Across in New Zealand, this week’s Q2 CPI shifted the debate around the policy outlook. The below expectations Q2 print of 0.4% resulted in annual inflation moderating from 4.0%yr in Q1 to 3.3%yr in Q2. Our New Zealand team now expects annual inflation to fall below 3.0%yr in Q3 and to then continue to decelerate towards 2.0%yr into 2025. This trend will allow the RBNZ to place a greater weight on activity data, which has been recessionary for a few months, and to bring forward their first cut to November. Westpac NZ economics sees an earlier cut in October as around a 30% chance.
Further afield, the European Central Bank kept rates steady at their July meeting and made clear policy would be decided meeting by meeting. At this stage, September is regarded as “wide open”. President Lagarde also emphasised the ECB is looking at a range of data not one particular variable.
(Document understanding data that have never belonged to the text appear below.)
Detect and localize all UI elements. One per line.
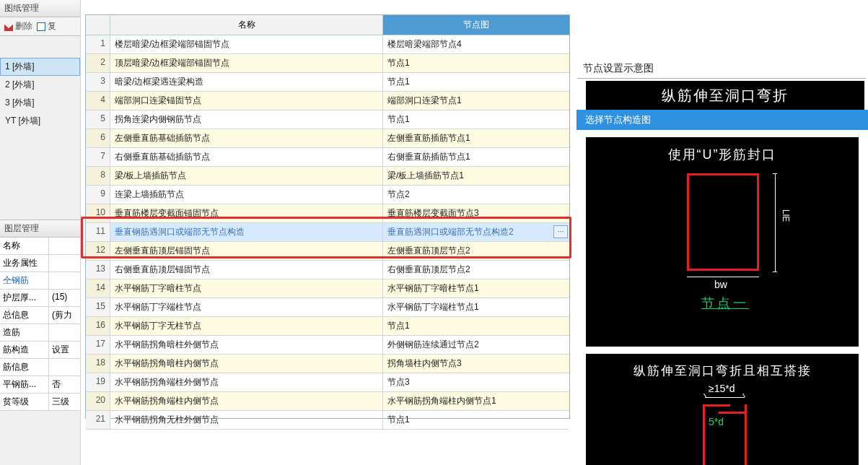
cell-node[interactable]: 右侧垂直筋插筋节点1 xyxy=(383,148,569,167)
cell-node[interactable]: 垂直筋楼层变截面节点3 xyxy=(383,204,569,223)
select-node-dialog-header[interactable]: 选择节点构造图 xyxy=(577,110,868,130)
cell-node[interactable]: 节点1 xyxy=(383,54,569,73)
property-row[interactable]: 护层厚...(15) xyxy=(0,290,80,307)
property-row[interactable]: 平钢筋...否 xyxy=(0,376,80,394)
delete-button[interactable]: 删除 xyxy=(4,20,32,32)
cell-name[interactable]: 水平钢筋拐角暗柱内侧节点 xyxy=(110,355,383,373)
cell-name[interactable]: 水平钢筋丁字暗柱节点 xyxy=(110,279,383,298)
table-row[interactable]: 18水平钢筋拐角暗柱内侧节点拐角墙柱内侧节点3 xyxy=(86,355,569,373)
cell-name[interactable]: 水平钢筋拐角端柱外侧节点 xyxy=(110,373,383,392)
table-row[interactable]: 16水平钢筋丁字无柱节点节点1 xyxy=(86,317,569,336)
property-value[interactable] xyxy=(49,255,80,271)
cell-name[interactable]: 右侧垂直筋顶层锚固节点 xyxy=(110,261,383,279)
cell-node[interactable]: 拐角墙柱内侧节点3 xyxy=(383,355,569,373)
property-value[interactable]: (15) xyxy=(49,290,80,306)
table-row[interactable]: 15水平钢筋丁字端柱节点水平钢筋丁字端柱节点1 xyxy=(86,298,569,317)
cell-node[interactable]: 左侧垂直筋插筋节点1 xyxy=(383,129,569,148)
drawings-list-item[interactable]: YT [外墙] xyxy=(0,112,80,130)
property-value[interactable]: 三级 xyxy=(49,394,80,410)
table-row[interactable]: 17水平钢筋拐角暗柱外侧节点外侧钢筋连续通过节点2 xyxy=(86,336,569,355)
property-value[interactable] xyxy=(49,359,80,375)
cell-node[interactable]: 外侧钢筋连续通过节点2 xyxy=(383,336,569,355)
cell-node[interactable]: 梁/板上墙插筋节点1 xyxy=(383,167,569,186)
cell-name[interactable]: 水平钢筋拐角无柱外侧节点 xyxy=(110,411,383,430)
cell-node[interactable]: 水平钢筋丁字端柱节点1 xyxy=(383,298,569,317)
table-row[interactable]: 2顶层暗梁/边框梁端部锚固节点节点1 xyxy=(86,54,569,73)
cell-name[interactable]: 水平钢筋丁字端柱节点 xyxy=(110,298,383,317)
cell-name[interactable]: 右侧垂直筋基础插筋节点 xyxy=(110,148,383,167)
cell-node[interactable]: 水平钢筋拐角端柱内侧节点1 xyxy=(383,392,569,411)
table-row[interactable]: 8梁/板上墙插筋节点梁/板上墙插筋节点1 xyxy=(86,167,569,186)
table-row[interactable]: 12左侧垂直筋顶层锚固节点左侧垂直筋顶层节点2 xyxy=(86,242,569,261)
table-row[interactable]: 20水平钢筋拐角端柱内侧节点水平钢筋拐角端柱内侧节点1 xyxy=(86,392,569,411)
node-thumbnail-1[interactable]: 使用“U”形筋封口 LlE bw 节点一 xyxy=(586,137,859,347)
table-row[interactable]: 10垂直筋楼层变截面锚固节点垂直筋楼层变截面节点3 xyxy=(86,204,569,223)
cell-name[interactable]: 左侧垂直筋顶层锚固节点 xyxy=(110,242,383,261)
property-value[interactable]: (剪力 xyxy=(49,307,80,323)
table-row[interactable]: 13右侧垂直筋顶层锚固节点右侧垂直筋顶层节点2 xyxy=(86,261,569,279)
cell-name[interactable]: 拐角连梁内侧钢筋节点 xyxy=(110,110,383,129)
property-row[interactable]: 筋构造设置 xyxy=(0,342,80,359)
cell-node[interactable]: 节点1 xyxy=(383,411,569,430)
property-value[interactable] xyxy=(49,272,80,289)
drawings-list-item[interactable]: 1 [外墙] xyxy=(0,58,80,76)
node-thumbnail-2[interactable]: 纵筋伸至洞口弯折且相互搭接 ≥15*d 5*d xyxy=(586,354,859,465)
cell-name[interactable]: 水平钢筋拐角端柱内侧节点 xyxy=(110,392,383,411)
table-row[interactable]: 14水平钢筋丁字暗柱节点水平钢筋丁字暗柱节点1 xyxy=(86,279,569,298)
node-link-1[interactable]: 节点一 xyxy=(701,295,749,312)
row-number: 19 xyxy=(86,373,110,392)
table-row[interactable]: 9连梁上墙插筋节点节点2 xyxy=(86,186,569,204)
table-row[interactable]: 1楼层暗梁/边框梁端部锚固节点楼层暗梁端部节点4 xyxy=(86,35,569,54)
cell-node[interactable]: 节点1 xyxy=(383,317,569,336)
cell-name[interactable]: 水平钢筋丁字无柱节点 xyxy=(110,317,383,336)
cell-name[interactable]: 暗梁/边框梁遇连梁构造 xyxy=(110,73,383,92)
table-row[interactable]: 19水平钢筋拐角端柱外侧节点节点3 xyxy=(86,373,569,392)
cell-name[interactable]: 垂直筋楼层变截面锚固节点 xyxy=(110,204,383,223)
cell-node[interactable]: 端部洞口连梁节点1 xyxy=(383,92,569,110)
table-row[interactable]: 3暗梁/边框梁遇连梁构造节点1 xyxy=(86,73,569,92)
cell-name[interactable]: 顶层暗梁/边框梁端部锚固节点 xyxy=(110,54,383,73)
table-row[interactable]: 7右侧垂直筋基础插筋节点右侧垂直筋插筋节点1 xyxy=(86,148,569,167)
cell-name[interactable]: 连梁上墙插筋节点 xyxy=(110,186,383,204)
cell-name[interactable]: 水平钢筋拐角暗柱外侧节点 xyxy=(110,336,383,355)
table-row[interactable]: 5拐角连梁内侧钢筋节点节点1 xyxy=(86,110,569,129)
drawings-list-item[interactable]: 3 [外墙] xyxy=(0,94,80,112)
cell-name[interactable]: 左侧垂直筋基础插筋节点 xyxy=(110,129,383,148)
rebar-bend-left-icon xyxy=(703,404,730,407)
cell-name[interactable]: 端部洞口连梁锚固节点 xyxy=(110,92,383,110)
cell-node[interactable]: 垂直筋遇洞口或端部无节点构造2··· xyxy=(383,223,569,242)
cell-node[interactable]: 水平钢筋丁字暗柱节点1 xyxy=(383,279,569,298)
row-number: 5 xyxy=(86,110,110,129)
drawings-toolbar: 删除 复 xyxy=(0,17,80,36)
property-row[interactable]: 总信息(剪力 xyxy=(0,307,80,324)
cell-node[interactable]: 节点3 xyxy=(383,373,569,392)
table-row[interactable]: 4端部洞口连梁锚固节点端部洞口连梁节点1 xyxy=(86,92,569,110)
col-node-header[interactable]: 节点图 xyxy=(383,15,569,35)
table-row[interactable]: 11垂直钢筋遇洞口或端部无节点构造垂直筋遇洞口或端部无节点构造2··· xyxy=(86,223,569,242)
property-row[interactable]: 业务属性 xyxy=(0,255,80,272)
row-number: 20 xyxy=(86,392,110,411)
property-value[interactable]: 否 xyxy=(49,376,80,393)
property-row[interactable]: 造筋 xyxy=(0,324,80,342)
table-row[interactable]: 6左侧垂直筋基础插筋节点左侧垂直筋插筋节点1 xyxy=(86,129,569,148)
property-value[interactable]: 设置 xyxy=(49,342,80,358)
cell-name[interactable]: 垂直钢筋遇洞口或端部无节点构造 xyxy=(110,223,383,242)
cell-name[interactable]: 楼层暗梁/边框梁端部锚固节点 xyxy=(110,35,383,54)
cell-node[interactable]: 节点1 xyxy=(383,73,569,92)
delete-icon xyxy=(4,22,13,31)
col-name-header[interactable]: 名称 xyxy=(110,15,383,35)
drawings-list-item[interactable]: 2 [外墙] xyxy=(0,76,80,94)
cell-node[interactable]: 左侧垂直筋顶层节点2 xyxy=(383,242,569,261)
property-row[interactable]: 仝钢筋 xyxy=(0,272,80,290)
cell-node[interactable]: 节点1 xyxy=(383,110,569,129)
cell-node[interactable]: 节点2 xyxy=(383,186,569,204)
property-value[interactable] xyxy=(49,324,80,341)
cell-node[interactable]: 楼层暗梁端部节点4 xyxy=(383,35,569,54)
cell-name[interactable]: 梁/板上墙插筋节点 xyxy=(110,167,383,186)
table-row[interactable]: 21水平钢筋拐角无柱外侧节点节点1 xyxy=(86,411,569,430)
property-row[interactable]: 贫等级三级 xyxy=(0,394,80,411)
cell-node[interactable]: 右侧垂直筋顶层节点2 xyxy=(383,261,569,279)
browse-button[interactable]: ··· xyxy=(553,225,568,238)
property-row[interactable]: 筋信息 xyxy=(0,359,80,376)
copy-button[interactable]: 复 xyxy=(37,20,56,32)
The Governing Council view policy as restrictive. The Bank Lending Survey, released earlier in the week, support this perspective, highlighting that credit conditions are tight and loan demand sluggish, particularly among corporates. Going ahead, the ECB will be mindful of underlying strength in the labour market and an expected acceleration in activity growth into 2025; but inflation trending sustainably to target should instil confidence in a succession of rate cuts towards neutral.
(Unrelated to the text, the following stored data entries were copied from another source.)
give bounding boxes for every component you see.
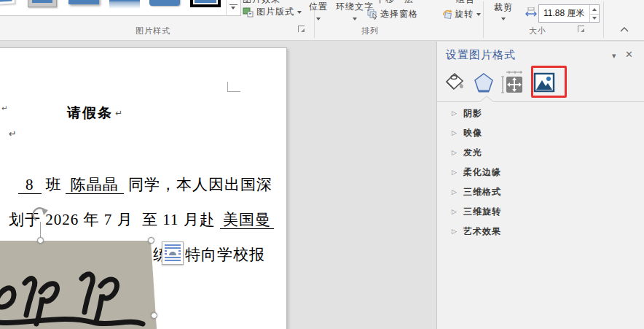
picture-style-thumbnail[interactable] (149, 0, 180, 6)
wrap-text-dropdown-icon (353, 18, 357, 20)
selection-handle-right[interactable] (151, 312, 157, 319)
section-3d-format[interactable]: ▷ 三维格式 (437, 185, 644, 202)
selection-handle-top-right[interactable] (148, 237, 154, 244)
section-label: 发光 (463, 147, 482, 159)
pane-title: 设置图片格式 (446, 48, 516, 62)
section-reflection[interactable]: ▷ 映像 (437, 125, 644, 143)
section-shadow[interactable]: ▷ 阴影 (437, 106, 644, 123)
rotate-icon (441, 9, 452, 20)
tab-layout-properties[interactable] (500, 69, 525, 96)
picture-style-thumbnail[interactable] (68, 0, 99, 4)
expand-icon: ▷ (452, 149, 457, 156)
size-dialog-launcher[interactable] (578, 26, 584, 32)
picture-style-thumbnail[interactable] (28, 0, 57, 7)
expand-icon: ▷ (452, 129, 457, 136)
group-button-partial[interactable]: 组合 (456, 0, 485, 4)
send-backward-button-partial[interactable]: 下移一层 (376, 0, 427, 4)
section-label: 阴影 (463, 107, 482, 120)
group-divider (483, 1, 484, 38)
group-divider (603, 1, 604, 38)
tab-fill-line[interactable] (443, 69, 468, 96)
picture-styles-dialog-launcher[interactable] (298, 26, 305, 32)
pane-options-button[interactable]: ▾ (612, 51, 616, 61)
thumbnail-picture (0, 0, 12, 1)
shape-width-value: 11.88 厘米 (543, 7, 584, 20)
rotate-button[interactable]: 旋转 (441, 8, 481, 20)
annotation-highlight-box (531, 66, 567, 98)
position-button[interactable]: 位置 (309, 1, 328, 20)
picture-style-thumbnail[interactable] (190, 0, 221, 7)
collapse-ribbon-button[interactable] (620, 27, 629, 32)
gallery-more-arrow-icon (231, 7, 235, 9)
crop-dropdown-icon (501, 18, 506, 20)
thumbnail-picture (32, 0, 52, 3)
selection-handle-top[interactable] (37, 237, 44, 244)
word-application-window: 图片效果 图片版式 图片样式 位置 环绕文字 下移一层 组合 (0, 0, 644, 329)
crop-button[interactable]: 裁剪 (494, 1, 513, 20)
width-spin-down[interactable] (590, 14, 599, 23)
active-tab-caret (479, 96, 494, 102)
pane-tab-separator (437, 101, 644, 102)
section-soft-edges[interactable]: ▷ 柔化边缘 (437, 165, 644, 182)
thumbnail-picture (193, 0, 218, 4)
picture-styles-group-label: 图片样式 (136, 26, 170, 36)
paint-bucket-icon (444, 71, 466, 93)
rotate-label: 旋转 (455, 8, 474, 20)
picture-layout-label: 图片版式 (256, 6, 294, 18)
arrange-group-label: 排列 (361, 26, 379, 36)
document-title[interactable]: 请假条 (67, 104, 113, 123)
signature-strokes (0, 241, 160, 329)
pentagon-effects-icon (473, 71, 495, 93)
rotate-handle[interactable] (31, 206, 50, 223)
width-icon (525, 7, 537, 18)
picture-layout-dropdown-icon (297, 11, 302, 14)
layout-options-icon (164, 244, 181, 263)
gallery-more-bar (229, 4, 237, 5)
selection-pane-label: 选择窗格 (380, 8, 418, 20)
expand-icon: ▷ (452, 169, 457, 176)
shape-width-input[interactable]: 11.88 厘米 (538, 4, 600, 23)
gallery-more-button[interactable] (227, 4, 239, 9)
tab-effects-active[interactable] (471, 69, 496, 96)
section-label: 艺术效果 (463, 225, 501, 238)
layout-properties-icon (500, 71, 524, 94)
rotate-handle-stem (40, 222, 41, 238)
expand-icon: ▷ (452, 109, 457, 117)
paragraph-mark: ↵ (9, 128, 17, 139)
section-label: 三维旋转 (463, 206, 501, 218)
picture-layout-icon (243, 7, 254, 18)
ribbon-format-tab: 图片效果 图片版式 图片样式 位置 环绕文字 下移一层 组合 (0, 0, 644, 41)
section-glow[interactable]: ▷ 发光 (437, 145, 644, 163)
pane-close-button[interactable]: ✕ (625, 49, 633, 60)
paragraph-mark: ↵ (1, 104, 7, 112)
gallery-scroll-divider (226, 0, 227, 16)
section-artistic-effects[interactable]: ▷ 艺术效果 (437, 224, 644, 241)
signature-picture[interactable] (0, 241, 160, 329)
section-3d-rotation[interactable]: ▷ 三维旋转 (437, 204, 644, 222)
section-label: 三维格式 (463, 186, 501, 198)
width-spin-buttons (589, 5, 599, 22)
section-label: 映像 (463, 127, 482, 139)
crop-label: 裁剪 (494, 1, 513, 14)
selection-pane-button[interactable]: 选择窗格 (367, 8, 418, 20)
format-picture-pane: 设置图片格式 ▾ ✕ (436, 42, 644, 329)
expand-icon: ▷ (452, 188, 457, 196)
position-label: 位置 (309, 1, 328, 13)
section-label: 柔化边缘 (463, 166, 501, 179)
expand-icon: ▷ (452, 208, 457, 215)
picture-layout-button[interactable]: 图片版式 (243, 6, 302, 18)
paragraph-mark: ↵ (115, 108, 122, 118)
expand-icon: ▷ (452, 228, 457, 235)
margin-corner-mark (227, 82, 240, 92)
position-dropdown-icon (316, 18, 321, 20)
selection-pane-icon (367, 9, 378, 20)
layout-options-button[interactable] (162, 241, 184, 265)
rotate-dropdown-icon (476, 13, 481, 16)
picture-effects-button-partial[interactable]: 图片效果 (243, 0, 297, 4)
width-spin-up[interactable] (590, 5, 599, 14)
size-group-label: 大小 (529, 26, 546, 36)
thumbnail-reflection (109, 1, 140, 9)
In the UK meanwhile, key data ahead of the August meeting made clear the complexity of the task before the Bank of England. The headline CPI rose 2.0%yr in June, consistent with the May print and their medium-term policy target. However, both core inflation and services inflation remained unchanged at an elevated level, 3.5%yr and 5.7%yr respectively. Wages also rose 5.7%yr in May, continuing their downtrend but still elevated versus history. Significant further progress with wages is necessary to quell services inflation. In this light, while annual headline inflation is at target, the Bank of England may choose to hold in August and wait to September to cut. The August decision is likely to be finely balanced; the market views it as such, with a cut seen as a roughly 50/50 proposition.
US retail sales were flat in June after an upward revision in May from 0.1% to 0.3%. The sales control group, which feeds into GDP calculations, was robust at 0.9% in June, up from 0.4% in May. Though, year-to-date, growth in control group sales remains weak, having averaged a gain of around 0.2% per month, less than half of 2023’s pace. While decelerating inflation and the promise of rate cuts are supportive of spending, growing uncertainty over the labour market should restrict consumption to a modest pace through the remainder of 2024.
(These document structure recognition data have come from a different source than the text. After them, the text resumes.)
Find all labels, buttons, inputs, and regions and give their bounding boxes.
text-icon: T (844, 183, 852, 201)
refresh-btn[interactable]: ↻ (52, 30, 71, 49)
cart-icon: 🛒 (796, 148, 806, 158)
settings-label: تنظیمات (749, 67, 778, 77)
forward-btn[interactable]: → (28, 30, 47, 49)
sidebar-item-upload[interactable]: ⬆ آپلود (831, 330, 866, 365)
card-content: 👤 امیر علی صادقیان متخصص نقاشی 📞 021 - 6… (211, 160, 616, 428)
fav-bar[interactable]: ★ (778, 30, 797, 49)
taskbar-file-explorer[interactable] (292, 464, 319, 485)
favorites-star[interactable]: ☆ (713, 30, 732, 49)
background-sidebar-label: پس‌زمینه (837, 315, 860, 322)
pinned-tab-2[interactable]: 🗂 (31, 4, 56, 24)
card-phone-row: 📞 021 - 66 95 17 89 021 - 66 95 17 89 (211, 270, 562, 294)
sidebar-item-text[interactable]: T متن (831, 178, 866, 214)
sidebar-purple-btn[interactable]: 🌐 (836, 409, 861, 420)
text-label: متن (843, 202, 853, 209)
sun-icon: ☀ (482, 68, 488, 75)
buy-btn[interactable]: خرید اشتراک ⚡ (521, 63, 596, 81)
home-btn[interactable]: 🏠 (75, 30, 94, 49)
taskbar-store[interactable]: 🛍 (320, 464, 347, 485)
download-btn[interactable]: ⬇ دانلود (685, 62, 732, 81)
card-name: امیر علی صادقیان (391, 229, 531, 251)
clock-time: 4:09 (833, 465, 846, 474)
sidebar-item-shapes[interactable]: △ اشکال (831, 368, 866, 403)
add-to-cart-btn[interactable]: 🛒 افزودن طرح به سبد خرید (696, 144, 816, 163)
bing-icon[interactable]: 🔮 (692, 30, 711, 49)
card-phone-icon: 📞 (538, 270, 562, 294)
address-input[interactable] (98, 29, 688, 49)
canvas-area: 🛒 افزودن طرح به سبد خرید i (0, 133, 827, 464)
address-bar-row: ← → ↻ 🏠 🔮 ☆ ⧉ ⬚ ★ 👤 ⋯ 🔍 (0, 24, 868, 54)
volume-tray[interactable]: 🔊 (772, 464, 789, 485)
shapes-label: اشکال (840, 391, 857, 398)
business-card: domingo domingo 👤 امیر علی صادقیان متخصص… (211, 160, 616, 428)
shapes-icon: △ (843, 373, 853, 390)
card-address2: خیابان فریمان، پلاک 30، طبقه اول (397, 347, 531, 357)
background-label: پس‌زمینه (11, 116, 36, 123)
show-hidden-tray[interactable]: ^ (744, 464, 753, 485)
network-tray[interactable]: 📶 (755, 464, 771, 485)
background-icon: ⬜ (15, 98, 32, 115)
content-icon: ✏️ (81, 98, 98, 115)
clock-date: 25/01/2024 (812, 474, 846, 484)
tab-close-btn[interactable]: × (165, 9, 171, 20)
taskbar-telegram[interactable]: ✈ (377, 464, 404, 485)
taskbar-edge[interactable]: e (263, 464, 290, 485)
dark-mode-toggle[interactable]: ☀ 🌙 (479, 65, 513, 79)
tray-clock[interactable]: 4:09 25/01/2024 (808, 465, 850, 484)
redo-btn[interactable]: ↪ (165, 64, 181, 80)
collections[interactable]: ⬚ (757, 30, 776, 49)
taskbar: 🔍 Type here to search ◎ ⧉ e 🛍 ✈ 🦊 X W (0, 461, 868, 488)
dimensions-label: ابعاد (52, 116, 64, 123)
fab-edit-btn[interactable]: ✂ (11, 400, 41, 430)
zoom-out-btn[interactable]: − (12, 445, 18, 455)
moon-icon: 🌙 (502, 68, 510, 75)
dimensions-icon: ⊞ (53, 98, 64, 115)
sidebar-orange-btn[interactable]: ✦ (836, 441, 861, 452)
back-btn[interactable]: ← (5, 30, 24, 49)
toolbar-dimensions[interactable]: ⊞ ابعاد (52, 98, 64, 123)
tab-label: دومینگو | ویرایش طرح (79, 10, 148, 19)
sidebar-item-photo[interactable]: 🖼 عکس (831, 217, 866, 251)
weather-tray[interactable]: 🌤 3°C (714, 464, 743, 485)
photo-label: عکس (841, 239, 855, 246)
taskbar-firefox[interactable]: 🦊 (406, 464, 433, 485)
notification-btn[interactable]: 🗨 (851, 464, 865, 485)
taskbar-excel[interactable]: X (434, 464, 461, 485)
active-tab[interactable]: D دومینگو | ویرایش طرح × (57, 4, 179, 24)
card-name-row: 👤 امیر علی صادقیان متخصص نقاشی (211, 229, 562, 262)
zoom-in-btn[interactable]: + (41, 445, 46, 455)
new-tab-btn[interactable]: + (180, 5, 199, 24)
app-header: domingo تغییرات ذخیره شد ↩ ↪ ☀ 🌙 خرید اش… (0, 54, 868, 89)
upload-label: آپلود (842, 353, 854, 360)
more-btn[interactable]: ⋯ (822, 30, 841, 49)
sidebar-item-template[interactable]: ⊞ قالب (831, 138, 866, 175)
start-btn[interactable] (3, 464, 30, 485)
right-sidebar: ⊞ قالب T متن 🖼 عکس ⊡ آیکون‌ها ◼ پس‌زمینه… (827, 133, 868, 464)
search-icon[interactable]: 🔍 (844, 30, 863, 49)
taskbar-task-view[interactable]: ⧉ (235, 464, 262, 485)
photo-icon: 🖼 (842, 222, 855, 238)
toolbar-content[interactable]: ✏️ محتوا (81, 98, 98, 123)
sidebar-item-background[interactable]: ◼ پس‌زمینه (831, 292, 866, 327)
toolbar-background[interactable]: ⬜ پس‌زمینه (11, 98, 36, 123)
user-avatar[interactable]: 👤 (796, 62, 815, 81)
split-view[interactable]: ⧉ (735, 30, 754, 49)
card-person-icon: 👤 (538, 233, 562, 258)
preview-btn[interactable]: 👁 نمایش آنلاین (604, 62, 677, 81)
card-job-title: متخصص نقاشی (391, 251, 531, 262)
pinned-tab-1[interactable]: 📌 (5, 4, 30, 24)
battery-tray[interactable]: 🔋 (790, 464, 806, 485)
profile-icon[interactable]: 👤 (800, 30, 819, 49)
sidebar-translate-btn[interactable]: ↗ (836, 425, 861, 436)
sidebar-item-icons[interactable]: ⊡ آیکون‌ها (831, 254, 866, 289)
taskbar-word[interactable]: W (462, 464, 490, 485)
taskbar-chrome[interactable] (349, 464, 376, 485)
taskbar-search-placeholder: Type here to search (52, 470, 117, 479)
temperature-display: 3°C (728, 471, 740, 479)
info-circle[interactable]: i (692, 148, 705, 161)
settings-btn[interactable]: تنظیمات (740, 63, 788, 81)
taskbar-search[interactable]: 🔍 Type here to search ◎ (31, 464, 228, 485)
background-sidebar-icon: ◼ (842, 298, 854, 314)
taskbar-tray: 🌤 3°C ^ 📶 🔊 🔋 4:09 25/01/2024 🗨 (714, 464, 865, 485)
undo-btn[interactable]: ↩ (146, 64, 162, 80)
Taking a broader view, the FOMC’s Beige Book for July signalled the economy is softening and price conditions are consistent with a return to target inflation. Respondents noted that activity was maintaining “a slight to modest pace” in aggregate, but five districts reported “flat or declining activity”. On employment, “Most districts reported employment was flat or up slightly” and wages grew at a “modest to moderate pace”, in part because of improved labour availability. Price increases were “modest” overall, with a “couple” of districts noting only “slight increases”.
Finally to China, where the economy expanded 0.7%qtr in Q2 and 5.0% year-to-date. This puts the economy on track to achieve the 5.0% growth target set for 2024 overall, even without active government support. Growth is being fuelled by capacity expansion and a drive to increase value add, principally to meet foreign demand. Fixed asset investment growth of 8.5%ytd (excluding property) against a 10% decline in property investment and retail sales growth of just 3.7%ytd highlights that the consumer has, to date, missed out on the dividends from trade. As we discuss in our note, this situation has to change if downside risks are to be extinguished and the government’s medium-term objectives for the whole economy met.
This week also saw the conclusion of China’s latest Plenum. There was no change in the priorities of officials, with “high-quality development” remaining the focus and the property market receiving little attention. The reference to “actively expanding domestic demand” does not necessarily mean the consumer will receive immediate or significant support. Rather, it is more likely the central Government will focus on public and private investment, anticipating this activity will support employment and confidence and consequently stronger consumer demand. Further detail is likely to be provided in coming weeks, with a Politburo meeting scheduled for month end.